**EXERCISE INSTRUCTIONS**:
If an entry below holds a picture, skip the picture and copy everything else exactly.

**PROVIDED DATA**:
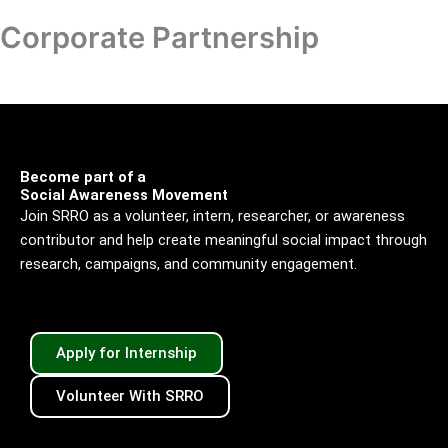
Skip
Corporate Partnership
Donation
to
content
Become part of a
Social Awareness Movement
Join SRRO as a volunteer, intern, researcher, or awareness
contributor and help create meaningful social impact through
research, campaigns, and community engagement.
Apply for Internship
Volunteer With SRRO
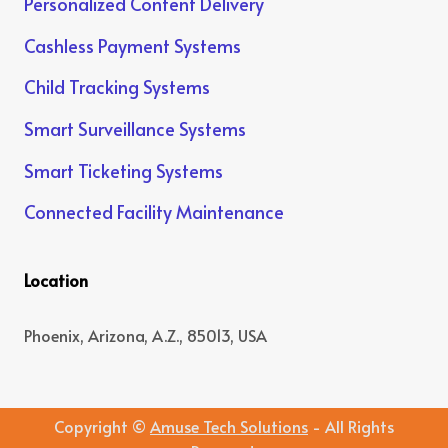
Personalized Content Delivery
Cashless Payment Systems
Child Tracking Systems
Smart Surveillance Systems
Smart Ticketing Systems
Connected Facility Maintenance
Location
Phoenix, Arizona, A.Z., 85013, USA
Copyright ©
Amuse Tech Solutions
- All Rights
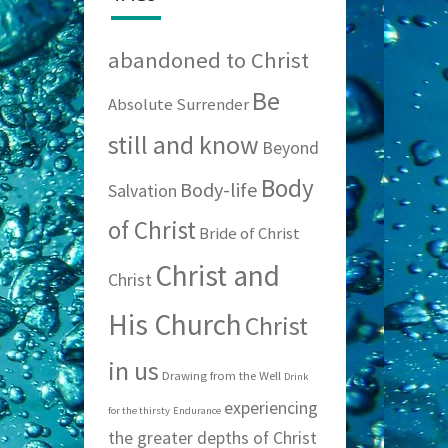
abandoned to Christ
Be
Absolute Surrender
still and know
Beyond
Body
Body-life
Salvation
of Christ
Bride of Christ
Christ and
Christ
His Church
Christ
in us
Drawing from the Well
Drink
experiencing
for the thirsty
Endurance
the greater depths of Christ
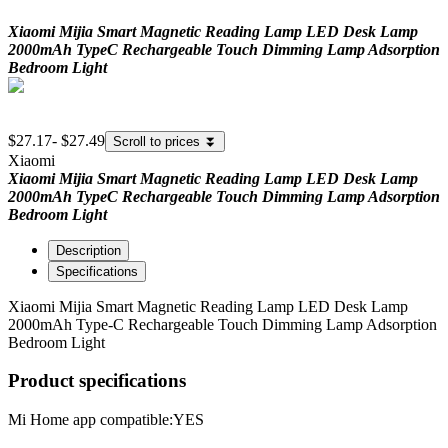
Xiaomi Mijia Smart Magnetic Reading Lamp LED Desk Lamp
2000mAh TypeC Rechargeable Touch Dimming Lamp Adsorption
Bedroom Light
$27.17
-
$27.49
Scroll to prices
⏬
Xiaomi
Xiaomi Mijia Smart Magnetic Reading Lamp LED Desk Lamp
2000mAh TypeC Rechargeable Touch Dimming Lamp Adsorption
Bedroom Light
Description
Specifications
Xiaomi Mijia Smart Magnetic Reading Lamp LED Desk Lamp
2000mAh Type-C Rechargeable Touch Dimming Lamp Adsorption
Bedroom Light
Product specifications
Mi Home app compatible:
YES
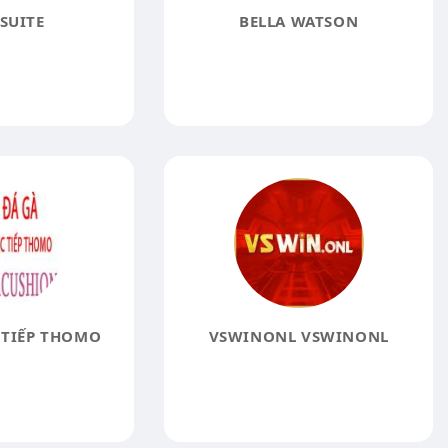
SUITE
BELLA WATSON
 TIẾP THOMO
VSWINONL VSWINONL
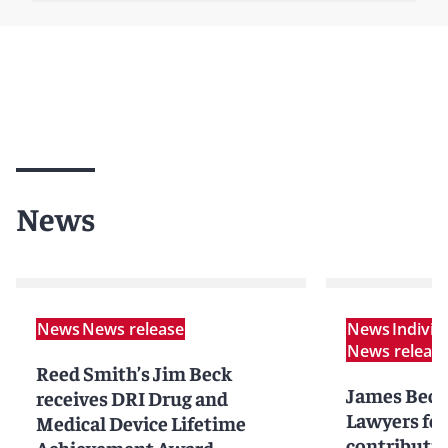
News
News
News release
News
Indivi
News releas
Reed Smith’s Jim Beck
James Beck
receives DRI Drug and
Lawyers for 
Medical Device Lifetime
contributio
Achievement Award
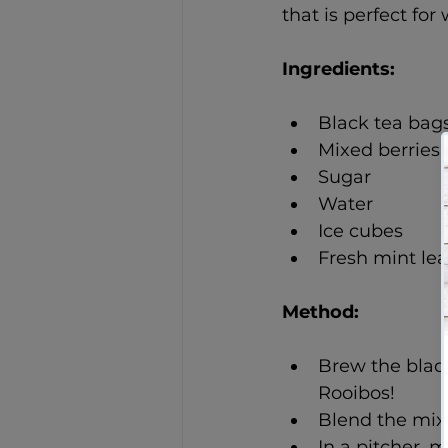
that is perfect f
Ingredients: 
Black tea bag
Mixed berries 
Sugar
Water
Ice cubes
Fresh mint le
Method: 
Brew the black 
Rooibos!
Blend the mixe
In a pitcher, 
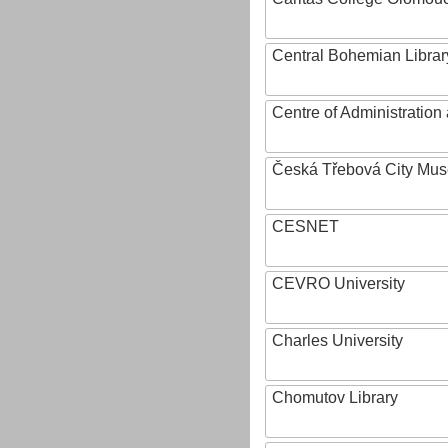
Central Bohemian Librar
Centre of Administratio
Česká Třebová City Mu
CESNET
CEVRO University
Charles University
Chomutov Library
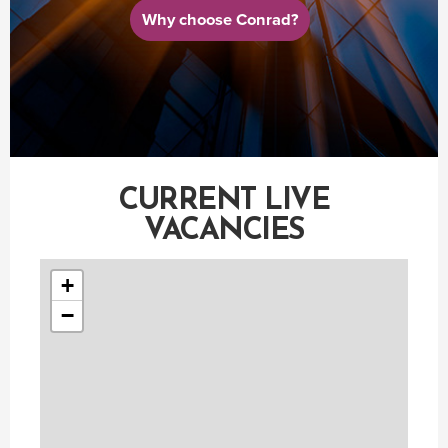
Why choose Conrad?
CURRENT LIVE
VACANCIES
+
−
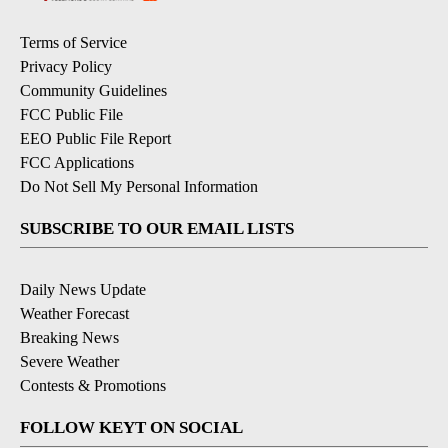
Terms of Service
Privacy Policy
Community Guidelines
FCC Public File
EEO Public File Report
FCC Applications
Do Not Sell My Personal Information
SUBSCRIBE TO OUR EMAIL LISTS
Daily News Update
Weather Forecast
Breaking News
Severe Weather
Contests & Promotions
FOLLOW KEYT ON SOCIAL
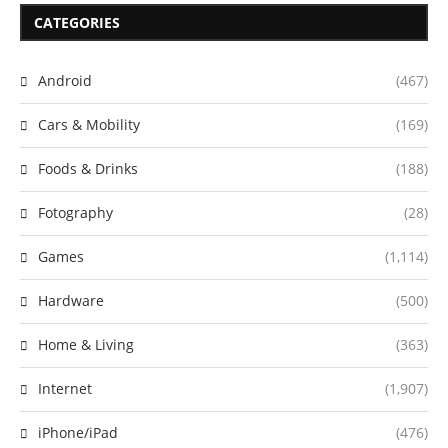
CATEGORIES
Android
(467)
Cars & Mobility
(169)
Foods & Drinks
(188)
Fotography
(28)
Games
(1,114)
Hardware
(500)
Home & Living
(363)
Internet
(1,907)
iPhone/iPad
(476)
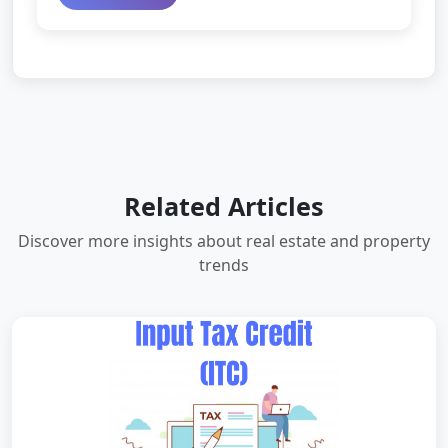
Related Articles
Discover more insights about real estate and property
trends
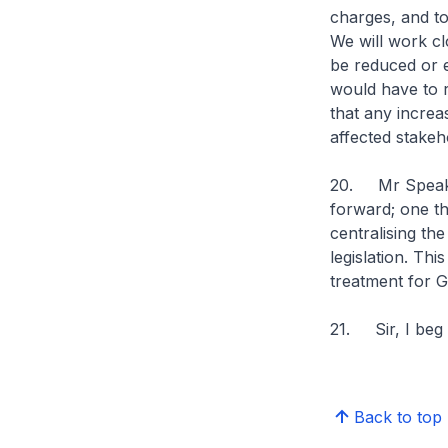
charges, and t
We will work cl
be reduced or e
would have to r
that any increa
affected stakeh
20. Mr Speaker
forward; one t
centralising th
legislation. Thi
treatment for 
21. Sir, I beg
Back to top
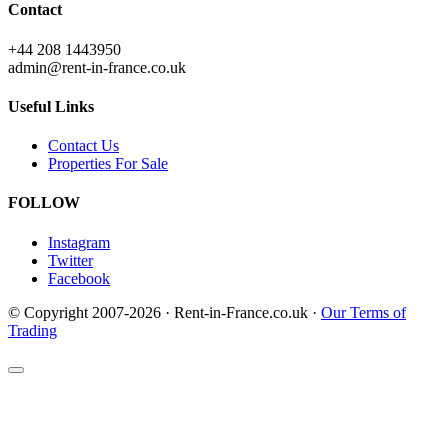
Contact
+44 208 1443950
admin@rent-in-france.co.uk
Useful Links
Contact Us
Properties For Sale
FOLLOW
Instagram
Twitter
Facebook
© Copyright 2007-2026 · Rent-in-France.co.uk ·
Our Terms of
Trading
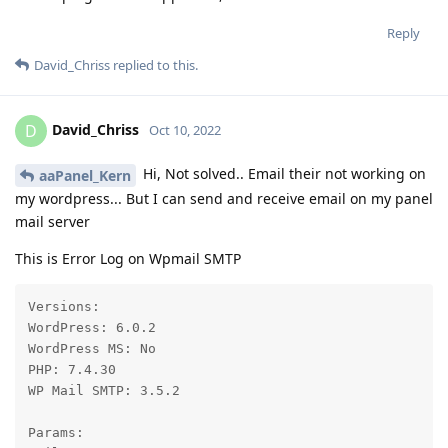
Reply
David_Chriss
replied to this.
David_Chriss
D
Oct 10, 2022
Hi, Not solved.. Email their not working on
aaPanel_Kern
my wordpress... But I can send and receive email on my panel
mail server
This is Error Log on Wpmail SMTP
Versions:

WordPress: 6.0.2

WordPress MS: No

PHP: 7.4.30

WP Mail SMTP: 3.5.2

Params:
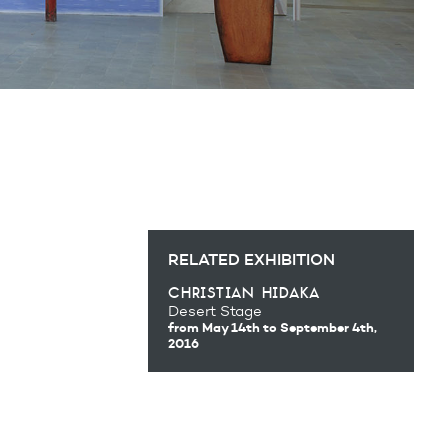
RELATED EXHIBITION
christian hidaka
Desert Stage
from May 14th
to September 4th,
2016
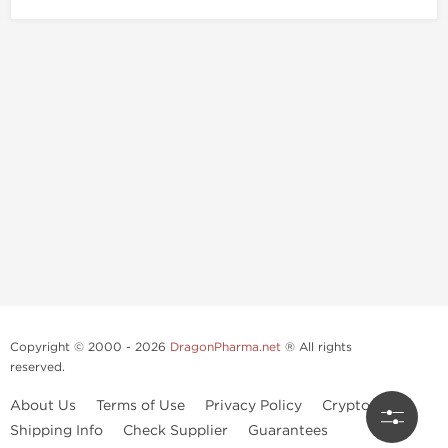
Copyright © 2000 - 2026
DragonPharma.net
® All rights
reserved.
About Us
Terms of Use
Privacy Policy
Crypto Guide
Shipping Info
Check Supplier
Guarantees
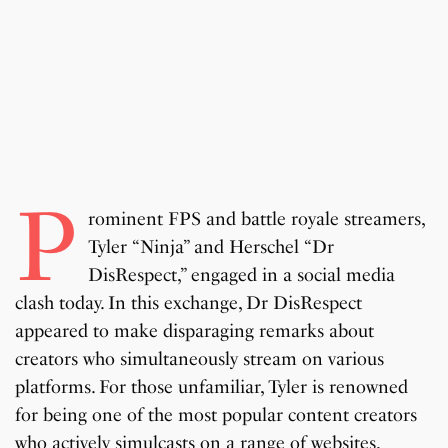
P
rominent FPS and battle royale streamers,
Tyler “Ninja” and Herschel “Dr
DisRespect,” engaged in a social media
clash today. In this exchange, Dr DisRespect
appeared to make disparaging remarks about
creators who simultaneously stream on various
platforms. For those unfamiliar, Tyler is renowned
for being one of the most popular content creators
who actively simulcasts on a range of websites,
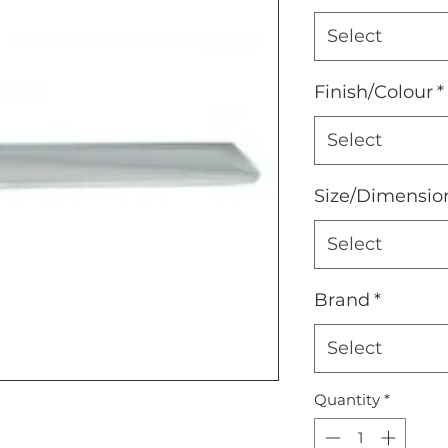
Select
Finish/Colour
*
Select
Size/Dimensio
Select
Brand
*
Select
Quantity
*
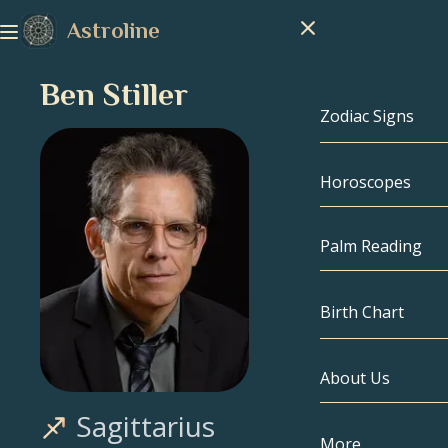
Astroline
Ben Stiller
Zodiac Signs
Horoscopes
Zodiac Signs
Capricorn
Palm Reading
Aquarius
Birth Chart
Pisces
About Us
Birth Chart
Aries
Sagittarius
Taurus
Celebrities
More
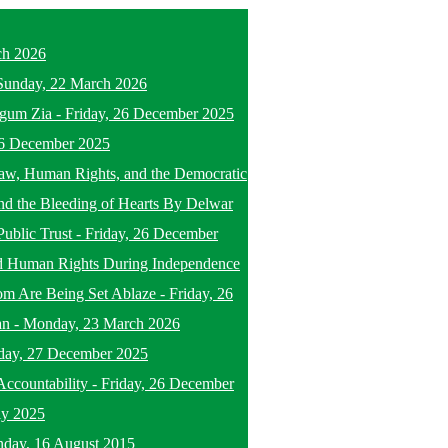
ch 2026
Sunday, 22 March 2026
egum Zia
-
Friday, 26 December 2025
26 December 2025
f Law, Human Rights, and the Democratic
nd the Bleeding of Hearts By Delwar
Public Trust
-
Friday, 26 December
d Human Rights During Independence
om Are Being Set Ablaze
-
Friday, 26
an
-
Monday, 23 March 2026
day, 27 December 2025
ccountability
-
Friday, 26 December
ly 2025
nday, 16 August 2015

**YOUR SOLUTION**:
Skip
Corporate Partnership
Donation
to
content
Become part of a
Social Awareness Movement
Join SRRO as a volunteer, intern, researcher, or awareness
contributor and help create meaningful social impact through
research, campaigns, and community engagement.
Apply for Internship
Volunteer With SRRO
Personalized Content Delivery
Cashless Payment Systems
Child Tracking Systems
Smart Surveillance Systems
Smart Ticketing Systems
Connected Facility Maintenance
Location
Phoenix, Arizona, A.Z., 85013, USA
Copyright ©
Amuse Tech Solutions
- All Rights
abandoned to Christ
Be
Absolute Surrender
still and know
Beyond
Body
Body-life
Salvation
of Christ
Bride of Christ
Christ and
Christ
His Church
Christ
in us
Drawing from the Well
Drink
experiencing
for the thirsty
Endurance
the greater depths of Christ
Xiaomi Mijia Smart Magnetic Reading Lamp LED Desk Lamp
2000mAh TypeC Rechargeable Touch Dimming Lamp Adsorption
Bedroom Light
$27.17
-
$27.49
Scroll to prices
⏬
Xiaomi
Xiaomi Mijia Smart Magnetic Reading Lamp LED Desk Lamp
2000mAh TypeC Rechargeable Touch Dimming Lamp Adsorption
Bedroom Light
Description
Specifications
Xiaomi Mijia Smart Magnetic Reading Lamp LED Desk Lamp
2000mAh Type-C Rechargeable Touch Dimming Lamp Adsorption
Bedroom Light
Product specifications
Mi Home app compatible:
YES
SUITE
BELLA WATSON
 TIẾP THOMO
VSWINONL VSWINONL
News
News
News release
News
Indivi
News releas
Reed Smith’s Jim Beck
James Beck
receives DRI Drug and
Lawyers for 
Medical Device Lifetime
contributio
Achievement Award
that is perfect f
Ingredients: 
Black tea bag
Mixed berries 
Sugar
Water
Ice cubes
Fresh mint le
Method: 
Brew the black 
Rooibos!
Blend the mixe
In a pitcher, 
Central Bohemian Librar
Centre of Administratio
Česká Třebová City Mu
CESNET
CEVRO University
Charles University
Chomutov Library
Why choose Conrad?
CURRENT LIVE
VACANCIES
+
−
Terms of Service
Privacy Policy
Community Guidelines
FCC Public File
EEO Public File Report
FCC Applications
Do Not Sell My Personal Information
SUBSCRIBE TO OUR EMAIL LISTS
Daily News Update
Weather Forecast
Breaking News
Severe Weather
Contests & Promotions
FOLLOW KEYT ON SOCIAL
CATEGORIES
Android
(467)
Cars & Mobility
(169)
Foods & Drinks
(188)
Fotography
(28)
Games
(1,114)
Hardware
(500)
Home & Living
(363)
Internet
(1,907)
iPhone/iPad
(476)
Related Articles
Discover more insights about real estate and property
trends
charges, and t
We will work cl
be reduced or e
would have to r
that any increa
affected stakeh
20. Mr Speaker
forward; one t
centralising th
legislation. Thi
treatment for 
21. Sir, I beg
Back to top
Contact
+44 208 1443950
admin@rent-in-france.co.uk
Useful Links
Contact Us
Properties For Sale
FOLLOW
Instagram
Twitter
Facebook
© Copyright 2007-2026 · Rent-in-France.co.uk ·
Our Terms of
Trading
Reply
David_Chriss
replied to this.
David_Chriss
D
Oct 10, 2022
Hi, Not solved.. Email their not working on
aaPanel_Kern
my wordpress... But I can send and receive email on my panel
mail server
This is Error Log on Wpmail SMTP
Versions:

WordPress: 6.0.2

WordPress MS: No

PHP: 7.4.30

WP Mail SMTP: 3.5.2

Params:
RELATED EXHIBITION
christian hidaka
Desert Stage
from May 14th
to September 4th,
2016
Copyright © 2000 - 2026
DragonPharma.net
® All rights
reserved.
About Us
Terms of Use
Privacy Policy
Crypto Guide
Shipping Info
Check Supplier
Guarantees
P
rominent FPS and battle royale streamers,
Tyler “Ninja” and Herschel “Dr
DisRespect,” engaged in a social media
clash today. In this exchange, Dr DisRespect
appeared to make disparaging remarks about
creators who simultaneously stream on various
platforms. For those unfamiliar, Tyler is renowned
for being one of the most popular content creators
who actively simulcasts on a range of websites,
Select
Finish/Colour
*
Select
Size/Dimensio
Select
Brand
*
Select
Quantity
*
Astroline
Ben Stiller
Zodiac Signs
Horoscopes
Zodiac Signs
Capricorn
Palm Reading
Aquarius
Birth Chart
Pisces
About Us
Birth Chart
Aries
Sagittarius
Taurus
Celebrities
More
ch 2026
Sunday, 22 March 2026
egum Zia
-
Friday, 26 December 2025
26 December 2025
f Law, Human Rights, and the Democratic
nd the Bleeding of Hearts By Delwar
Public Trust
-
Friday, 26 December
d Human Rights During Independence
om Are Being Set Ablaze
-
Friday, 26
an
-
Monday, 23 March 2026
day, 27 December 2025
ccountability
-
Friday, 26 December
ly 2025
nday, 16 August 2015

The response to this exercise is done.